Women entering cybersecurity today expect inclusion as a baseline, not a bonus. This expectation will change the industry, says ISC2 Candidate Teri Green-Manson, because cybersecurity isn’t just about defending systems, it’s about defending people.
Disclaimer: The views and opinions expressed in this article belong solely to the author and do not necessarily reflect those of ISC2.
Cybersecurity didn’t find me through a job posting or a polished career plan, but through necessity. Long before I acquired executive titles or earned industry recognition, I learned how to read risk in people, systems and environments where failure had real consequences. So, while I came up as an engineer – often the one called when systems broke or when something didn’t feel right – security wasn’t so much a pivot for me as a natural progression. When you understand how things fail, you start asking how to prevent harm.
It is this purpose that keeps me going, not just the technology. In fact, one of the most persistent myths about cybersecurity is that it’s purely technical. In reality, I find that the most difficult security challenges are human-centric.
Breaches often begin with behavior, trust, misaligned incentives and decisions made under pressure, not just lines of code. Women often excel at navigating this complexity. Skills like communication, systems thinking, emotional intelligence and foresight are essential to preventing incidents and managing crises. We’ve long carried both the technical load and the invisible labor: translating risk for executives, de-escalating incidents, mentoring teams and stabilizing organizations during moments of uncertainty.
Yet these strengths, my strengths, have historically been labeled as “soft” even though they are foundational to strong security outcomes. Technical fluency established credibility. But communication, resilience and the ability to translate complex risk into strategic language defined my leadership. Cybersecurity leaders must be able to influence, not just implement.
Invest in People
Organizations often invest heavily in technical training but underinvest in leadership development, especially for women, as though we somehow arrived late to the tech party. Quite the opposite is true: we were present at its creation. From early computing and programming to the mathematical foundations of modern search and networking, women built the backbone of the digital world… only to be written out when technology became powerful and profitable. My experience is that this historical erasure still shapes today’s cybersecurity culture. It influences whom we picture as ‘technical’ whom we trust with authority, and who is seen as leadership material.
Progress Matters Alongside Sponsorship and Support
Understanding this history isn’t about looking backward; it’s about correcting the lens through which we evaluate talent today. There has been progress: I see more women entering cybersecurity. Conversations about inclusion are louder than ever. Nonetheless, female representation thins dramatically at senior levels. Early career barriers tend to be about access, while later barriers are about perception. Unspoken rules governing who is considered ‘ready’, who is given sponsorship and who is trusted with risk continue to stall advancement.

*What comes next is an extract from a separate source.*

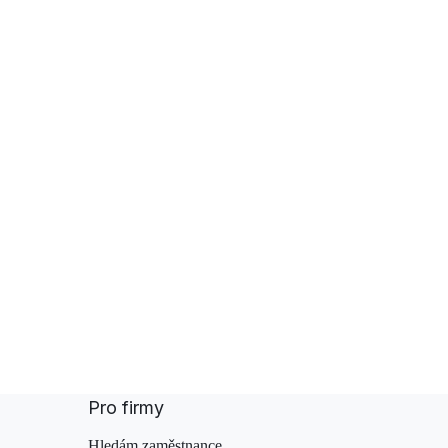
Pro firmy
Hledám zaměstnance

These barriers aren’t always visible, but they are deeply felt, particularly at the executive level. While I hear people say that mentorship matters, it’s sponsorship that changes outcomes. Sponsors advocate for you in rooms you’re not in. They attach their credibility to your potential. Those moments, when someone speaks up and says, “She’s ready, trust her”, are career-defining.
I’ve also learned that data matters. Evidence travels faster than bias. Building evidence-based security frameworks wasn’t just about improving programs; it was about ensuring decisions were grounded in proof, not perception.

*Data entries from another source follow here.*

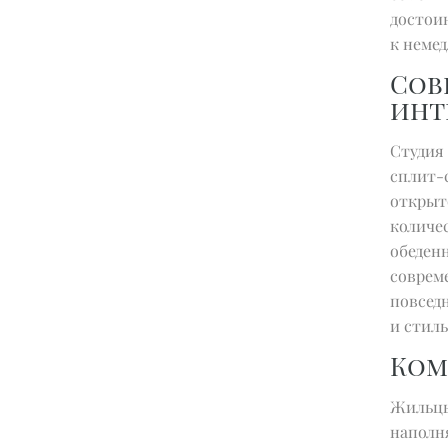
достоин
к неме
Со
инт
Студия
сплит-
открыт
количе
обеден
соврем
повсед
и стил
Ком
Жильц
наполн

Build Knowledge, Don’t Compromise
You don’t need to become someone else to succeed in cybersecurity. Learn the fundamentals, build technical confidence and ask difficult questions. Don’t abandon your voice or instincts to fit an outdated mold: your lived experiences are not a weakness but an asset. Your resilience, adaptability and ethical clarity are leadership skills, even if they don’t appear on certification exams; find a way to demonstrate that you have them.
The next generation of women entering cybersecurity today are asking deeper questions about ethics, AI, governance and accountability. They expect inclusion as a baseline, not a bonus. This expectation will change the industry, because the future of cybersecurity isn’t just about defending systems, it’s about defending people. Women have always been doing that work.
Teri Green-Manson, ISC2 Candidate, has 18 years of experience in nonprofit, energy, education and enterprise technology sectors. She has held executive, business and technical leadership roles, with responsibility for cybersecurity strategy, enterprise systems modernization and governance oversight.